§ WHAT YOU ARE ASKED TO DO: Within the records below, find the line with "LIGA PRVAKA" and the line with "3. 摘要與行動項生成能力", then reproduce exactly those two lines and all lines between them, without any picture.

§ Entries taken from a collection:
::::
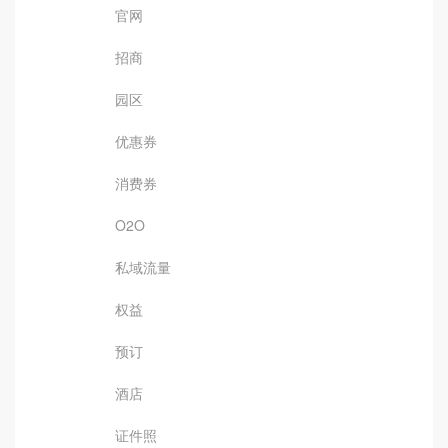
官网
招商
园区
优惠券
消费券
O2O
私域流量
权益
预订
酒店
证件照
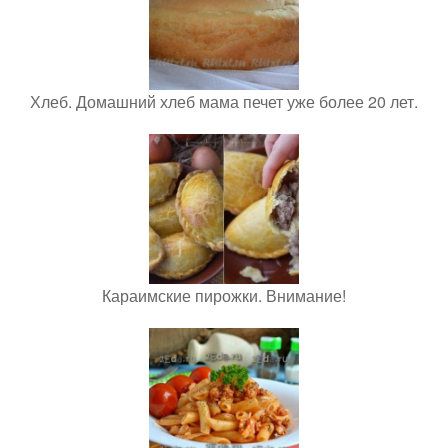
Хлеб. Домашний хлеб мама печет уже более 20 лет.
Караимские пирожки. Внимание!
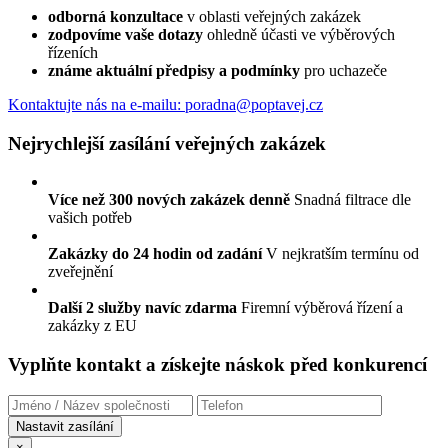
odborná konzultace
v oblasti veřejných zakázek
zodpovíme vaše dotazy
ohledně účasti ve výběrových
řízeních
známe aktuální předpisy a podmínky
pro uchazeče
Kontaktujte nás
na e-mailu: poradna@poptavej.cz
Nejrychlejší zasílání veřejných zakázek
Více než 300 nových zakázek denně
Snadná filtrace dle
vašich potřeb
Zakázky do 24 hodin od zadání
V nejkratším termínu od
zveřejnění
Další 2 služby navíc zdarma
Firemní výběrová řízení a
zakázky z EU
Vyplňte kontakt a získejte náskok před konkurencí
×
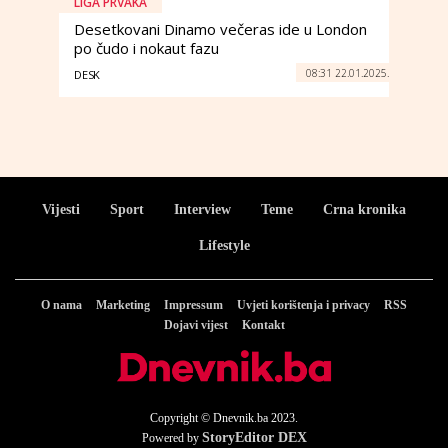
LIGA PRVAKA
Desetkovani Dinamo večeras ide u London
po čudo i nokaut fazu
08:31 22.01.2025.
DESK
Vijesti
Sport
Interview
Teme
Crna kronika
Lifestyle
O nama
Marketing
Impressum
Uvjeti korištenja i privacy
RSS
Dojavi vijest
Kontakt
Copyright © Dnevnik.ba 2023.
StoryEditor DEX
Powered by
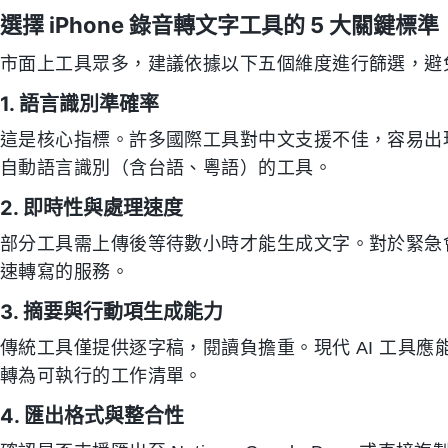
選擇 iPhone 錄音轉文字工具的 5 大關鍵標準
市面上工具眾多，建議依據以下五個維度進行篩選，避
1. 語言識別準確率
這是核心指標。許多國際工具對中文支援不佳，容易出
自動語言識別（含台語、粵語）的工具。
2. 即時性與處理速度
部分工具需上傳後等待數小時才能生成文字。對於緊急
速轉寫的服務。
3. 摘要與行動項生成能力
傳統工具僅提供逐字稿，閱讀負擔重。現代 AI 工具
轉為可執行的工作清單。
4. 匯出格式與整合性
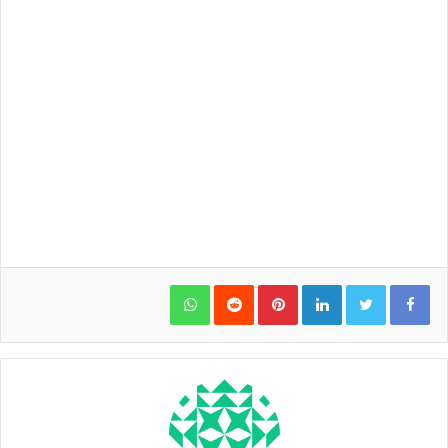
WhatsApp
Pinterest
LinkedIn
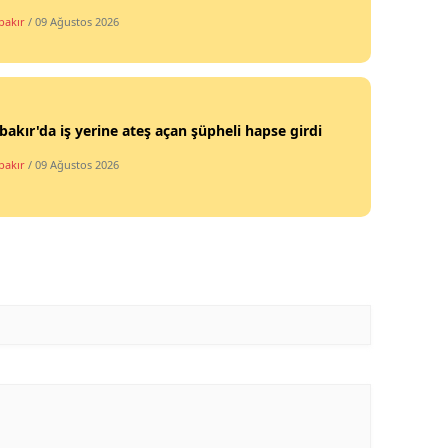
bakır
/ 09 Ağustos 2026
bakır'da iş yerine ateş açan şüpheli hapse girdi
bakır
/ 09 Ağustos 2026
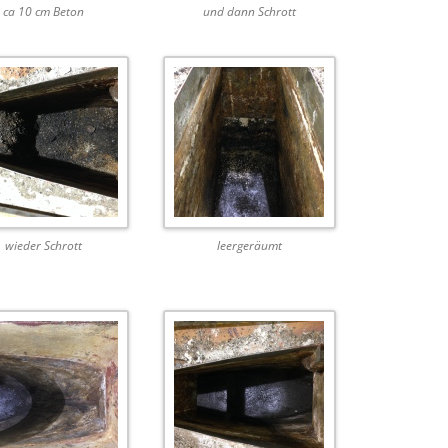
ca 10 cm Beton
und dann Schrott
wieder Schrott
leergeräumt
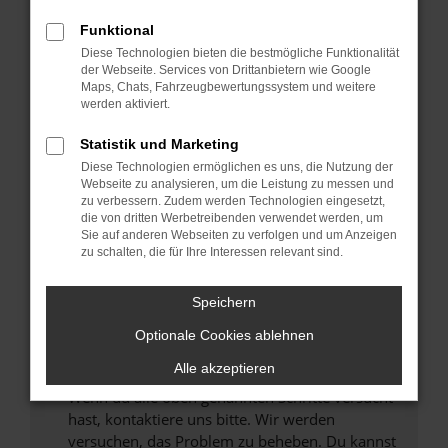
Prüfe deine Browsererweiterungen.
Manche Erweiterungen, wie Werbeblocker,
Funktional
können das Laden bestimmter Seiten
Diese Technologien bieten die bestmögliche Funktionalität
verhindern. Funktioniert die Seite in einem
der Webseite. Services von Drittanbietern wie Google
anderen Browser oder in einem privaten
Maps, Chats, Fahrzeugbewertungssystem und weitere
werden aktiviert.
Fenster?
Starte dein Gerät neu.
Statistik und Marketing
Das kann manchmal helfen, vorübergehende
Diese Technologien ermöglichen es uns, die Nutzung der
Probleme zu beheben.
Webseite zu analysieren, um die Leistung zu messen und
zu verbessern. Zudem werden Technologien eingesetzt,
Stelle sicher, dass dein Browser und dein
die von dritten Werbetreibenden verwendet werden, um
Betriebssystem auf dem neuesten Stand
Sie auf anderen Webseiten zu verfolgen und um Anzeigen
zu schalten, die für Ihre Interessen relevant sind.
sind.
Veraltete Software birgt nicht nur ein
Sicherheitsrisiko, sondern kann auch dazu
Speichern
führen, dass bestimmte Funktionen nicht mehr
Optionale Cookies ablehnen
unterstützt werden.
Alle akzeptieren
Wende dich an den Webseitenbetreiber.
Wenn du alle oben genannten Schritte versucht
hast, kontaktiere uns bitte. Wir werden
versuchen, das Problem zu beheben. Du kannst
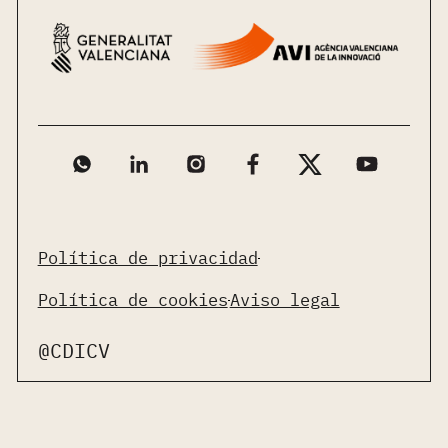
Política de privacidad
Política de cookies
Aviso legal
@CDICV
::::
§ REPLY:
LIGA PRVAKA
Desetkovani Dinamo večeras ide u London
po čudo i nokaut fazu
08:31 22.01.2025.
DESK
Vijesti
Sport
Interview
Teme
Crna kronika
Lifestyle
O nama
Marketing
Impressum
Uvjeti korištenja i privacy
RSS
Dojavi vijest
Kontakt
Copyright © Dnevnik.ba 2023.
StoryEditor DEX
Powered by
選擇 iPhone 錄音轉文字工具的 5 大關鍵標準
市面上工具眾多，建議依據以下五個維度進行篩選，避
1. 語言識別準確率
這是核心指標。許多國際工具對中文支援不佳，容易出
自動語言識別（含台語、粵語）的工具。
2. 即時性與處理速度
部分工具需上傳後等待數小時才能生成文字。對於緊急
速轉寫的服務。
3. 摘要與行動項生成能力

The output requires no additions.